[Stored data entries]
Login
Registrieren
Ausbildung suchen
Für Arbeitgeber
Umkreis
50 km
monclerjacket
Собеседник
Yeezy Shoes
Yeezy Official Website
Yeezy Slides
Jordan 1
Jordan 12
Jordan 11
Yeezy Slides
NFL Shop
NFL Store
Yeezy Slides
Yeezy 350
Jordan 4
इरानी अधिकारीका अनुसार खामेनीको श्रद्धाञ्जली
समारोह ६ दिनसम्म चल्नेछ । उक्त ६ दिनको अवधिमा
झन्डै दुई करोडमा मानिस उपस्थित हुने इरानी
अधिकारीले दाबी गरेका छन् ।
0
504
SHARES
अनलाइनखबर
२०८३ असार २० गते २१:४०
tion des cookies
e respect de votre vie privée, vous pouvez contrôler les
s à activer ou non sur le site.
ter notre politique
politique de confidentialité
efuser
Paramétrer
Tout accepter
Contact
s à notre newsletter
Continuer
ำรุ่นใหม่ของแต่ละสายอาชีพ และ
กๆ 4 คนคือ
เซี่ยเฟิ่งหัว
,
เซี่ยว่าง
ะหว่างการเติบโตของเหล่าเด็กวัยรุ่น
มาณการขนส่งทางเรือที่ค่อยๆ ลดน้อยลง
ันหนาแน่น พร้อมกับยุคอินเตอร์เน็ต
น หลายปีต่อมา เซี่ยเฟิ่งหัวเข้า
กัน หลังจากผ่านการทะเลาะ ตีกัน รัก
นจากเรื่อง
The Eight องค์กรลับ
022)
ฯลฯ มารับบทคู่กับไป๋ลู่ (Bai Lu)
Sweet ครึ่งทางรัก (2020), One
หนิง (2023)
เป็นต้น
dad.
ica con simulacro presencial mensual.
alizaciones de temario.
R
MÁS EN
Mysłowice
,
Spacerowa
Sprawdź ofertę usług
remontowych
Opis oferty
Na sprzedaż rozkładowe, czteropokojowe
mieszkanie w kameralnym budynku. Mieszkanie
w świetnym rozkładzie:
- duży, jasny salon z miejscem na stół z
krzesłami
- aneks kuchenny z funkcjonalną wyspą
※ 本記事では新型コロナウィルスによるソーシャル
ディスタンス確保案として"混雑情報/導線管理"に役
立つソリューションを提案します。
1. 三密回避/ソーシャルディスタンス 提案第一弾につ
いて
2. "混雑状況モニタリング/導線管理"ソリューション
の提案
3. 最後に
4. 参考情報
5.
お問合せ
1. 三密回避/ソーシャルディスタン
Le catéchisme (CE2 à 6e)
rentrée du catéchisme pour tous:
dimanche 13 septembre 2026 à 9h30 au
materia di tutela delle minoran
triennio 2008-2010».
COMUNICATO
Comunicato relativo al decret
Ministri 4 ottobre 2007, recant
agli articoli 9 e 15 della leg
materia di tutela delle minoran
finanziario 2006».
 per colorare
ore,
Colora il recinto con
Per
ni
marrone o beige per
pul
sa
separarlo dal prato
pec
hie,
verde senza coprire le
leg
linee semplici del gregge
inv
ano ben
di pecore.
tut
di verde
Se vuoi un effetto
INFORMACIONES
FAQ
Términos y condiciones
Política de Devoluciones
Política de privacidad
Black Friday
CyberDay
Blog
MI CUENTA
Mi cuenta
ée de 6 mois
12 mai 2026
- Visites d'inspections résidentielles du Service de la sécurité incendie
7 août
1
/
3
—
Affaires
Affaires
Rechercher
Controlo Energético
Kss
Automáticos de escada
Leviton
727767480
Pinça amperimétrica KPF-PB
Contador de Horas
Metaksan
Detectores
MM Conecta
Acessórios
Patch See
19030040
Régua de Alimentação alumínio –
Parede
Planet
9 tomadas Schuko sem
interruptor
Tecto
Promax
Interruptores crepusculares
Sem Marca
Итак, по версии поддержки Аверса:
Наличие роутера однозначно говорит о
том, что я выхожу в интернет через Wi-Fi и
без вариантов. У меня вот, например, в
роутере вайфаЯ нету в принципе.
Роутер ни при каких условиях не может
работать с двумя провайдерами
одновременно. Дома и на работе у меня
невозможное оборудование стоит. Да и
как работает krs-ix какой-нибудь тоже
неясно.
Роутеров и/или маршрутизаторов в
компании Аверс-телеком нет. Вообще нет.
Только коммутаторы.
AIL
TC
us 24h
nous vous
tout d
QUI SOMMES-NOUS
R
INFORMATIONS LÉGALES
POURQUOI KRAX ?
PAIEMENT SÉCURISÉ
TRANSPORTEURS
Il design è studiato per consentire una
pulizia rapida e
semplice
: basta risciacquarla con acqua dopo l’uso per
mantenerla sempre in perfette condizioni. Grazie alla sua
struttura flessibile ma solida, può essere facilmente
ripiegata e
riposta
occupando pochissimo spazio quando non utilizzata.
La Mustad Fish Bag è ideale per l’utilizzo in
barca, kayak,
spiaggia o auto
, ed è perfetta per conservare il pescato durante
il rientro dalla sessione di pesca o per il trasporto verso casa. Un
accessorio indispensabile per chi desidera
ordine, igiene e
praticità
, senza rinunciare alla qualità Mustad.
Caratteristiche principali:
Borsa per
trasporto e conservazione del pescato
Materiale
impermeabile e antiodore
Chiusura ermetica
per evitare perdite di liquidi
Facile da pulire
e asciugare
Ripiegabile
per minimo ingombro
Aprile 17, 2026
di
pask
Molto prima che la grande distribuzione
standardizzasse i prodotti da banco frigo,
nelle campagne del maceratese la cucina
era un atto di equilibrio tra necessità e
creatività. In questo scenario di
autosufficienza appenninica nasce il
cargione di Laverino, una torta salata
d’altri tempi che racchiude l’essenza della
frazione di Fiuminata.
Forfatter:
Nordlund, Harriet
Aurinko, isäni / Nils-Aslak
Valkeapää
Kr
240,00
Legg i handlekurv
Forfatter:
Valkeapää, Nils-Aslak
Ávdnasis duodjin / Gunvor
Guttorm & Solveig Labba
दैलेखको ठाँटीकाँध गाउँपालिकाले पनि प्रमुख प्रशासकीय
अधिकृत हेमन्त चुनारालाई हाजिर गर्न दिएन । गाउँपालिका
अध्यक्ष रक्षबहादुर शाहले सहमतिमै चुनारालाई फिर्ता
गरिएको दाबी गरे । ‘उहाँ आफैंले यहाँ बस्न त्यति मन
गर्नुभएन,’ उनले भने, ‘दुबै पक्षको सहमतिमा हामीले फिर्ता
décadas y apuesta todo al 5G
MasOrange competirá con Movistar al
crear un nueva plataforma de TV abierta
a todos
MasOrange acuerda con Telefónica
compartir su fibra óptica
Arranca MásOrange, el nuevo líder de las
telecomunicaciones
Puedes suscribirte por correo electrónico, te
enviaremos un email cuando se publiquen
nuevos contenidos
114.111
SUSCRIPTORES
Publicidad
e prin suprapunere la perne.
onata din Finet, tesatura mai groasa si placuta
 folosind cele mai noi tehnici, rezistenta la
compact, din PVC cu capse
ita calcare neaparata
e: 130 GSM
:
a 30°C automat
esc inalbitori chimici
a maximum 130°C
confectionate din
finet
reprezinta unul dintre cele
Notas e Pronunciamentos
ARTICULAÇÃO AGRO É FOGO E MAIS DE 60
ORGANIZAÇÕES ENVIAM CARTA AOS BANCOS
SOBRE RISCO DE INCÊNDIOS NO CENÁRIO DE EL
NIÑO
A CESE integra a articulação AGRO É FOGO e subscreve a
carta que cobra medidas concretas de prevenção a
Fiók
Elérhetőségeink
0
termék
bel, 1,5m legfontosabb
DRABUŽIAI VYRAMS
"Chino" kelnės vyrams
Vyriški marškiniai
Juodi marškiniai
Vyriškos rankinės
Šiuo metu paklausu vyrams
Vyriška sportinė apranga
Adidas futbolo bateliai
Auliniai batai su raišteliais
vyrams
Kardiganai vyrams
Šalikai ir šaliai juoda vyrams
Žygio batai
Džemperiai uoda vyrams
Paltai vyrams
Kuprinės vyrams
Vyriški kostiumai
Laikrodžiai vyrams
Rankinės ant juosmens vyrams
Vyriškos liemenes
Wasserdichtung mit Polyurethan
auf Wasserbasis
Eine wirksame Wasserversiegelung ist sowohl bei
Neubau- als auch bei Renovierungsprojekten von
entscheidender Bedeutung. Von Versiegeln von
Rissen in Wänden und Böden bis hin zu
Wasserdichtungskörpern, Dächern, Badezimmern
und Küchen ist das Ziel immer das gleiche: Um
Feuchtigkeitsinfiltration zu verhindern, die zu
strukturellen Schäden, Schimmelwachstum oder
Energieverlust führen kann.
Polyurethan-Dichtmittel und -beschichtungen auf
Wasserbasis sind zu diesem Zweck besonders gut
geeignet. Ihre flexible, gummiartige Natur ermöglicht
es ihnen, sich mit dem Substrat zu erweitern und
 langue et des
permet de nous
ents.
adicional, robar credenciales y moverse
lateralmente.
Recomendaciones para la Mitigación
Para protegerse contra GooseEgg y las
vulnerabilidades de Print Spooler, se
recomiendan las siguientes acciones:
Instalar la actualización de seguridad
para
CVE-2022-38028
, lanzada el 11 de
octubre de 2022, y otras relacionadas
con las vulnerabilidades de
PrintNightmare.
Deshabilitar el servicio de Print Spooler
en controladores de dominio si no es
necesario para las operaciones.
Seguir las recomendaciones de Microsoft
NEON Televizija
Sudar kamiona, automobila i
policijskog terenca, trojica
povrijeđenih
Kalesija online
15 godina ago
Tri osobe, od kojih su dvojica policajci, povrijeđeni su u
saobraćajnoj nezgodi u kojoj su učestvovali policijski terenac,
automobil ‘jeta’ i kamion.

EXERCISE REQUIREMENTS — Your task is to restate, word for word, the lines from the beginning of the records to the line with "समारोह ६ दिनसम्म चल्नेछ । उक्त ६ दिनको अवधिमा", inclusive.

REPLY —
Login
Registrieren
Ausbildung suchen
Für Arbeitgeber
Umkreis
50 km
monclerjacket
Собеседник
Yeezy Shoes
Yeezy Official Website
Yeezy Slides
Jordan 1
Jordan 12
Jordan 11
Yeezy Slides
NFL Shop
NFL Store
Yeezy Slides
Yeezy 350
Jordan 4
इरानी अधिकारीका अनुसार खामेनीको श्रद्धाञ्जली
समारोह ६ दिनसम्म चल्नेछ । उक्त ६ दिनको अवधिमा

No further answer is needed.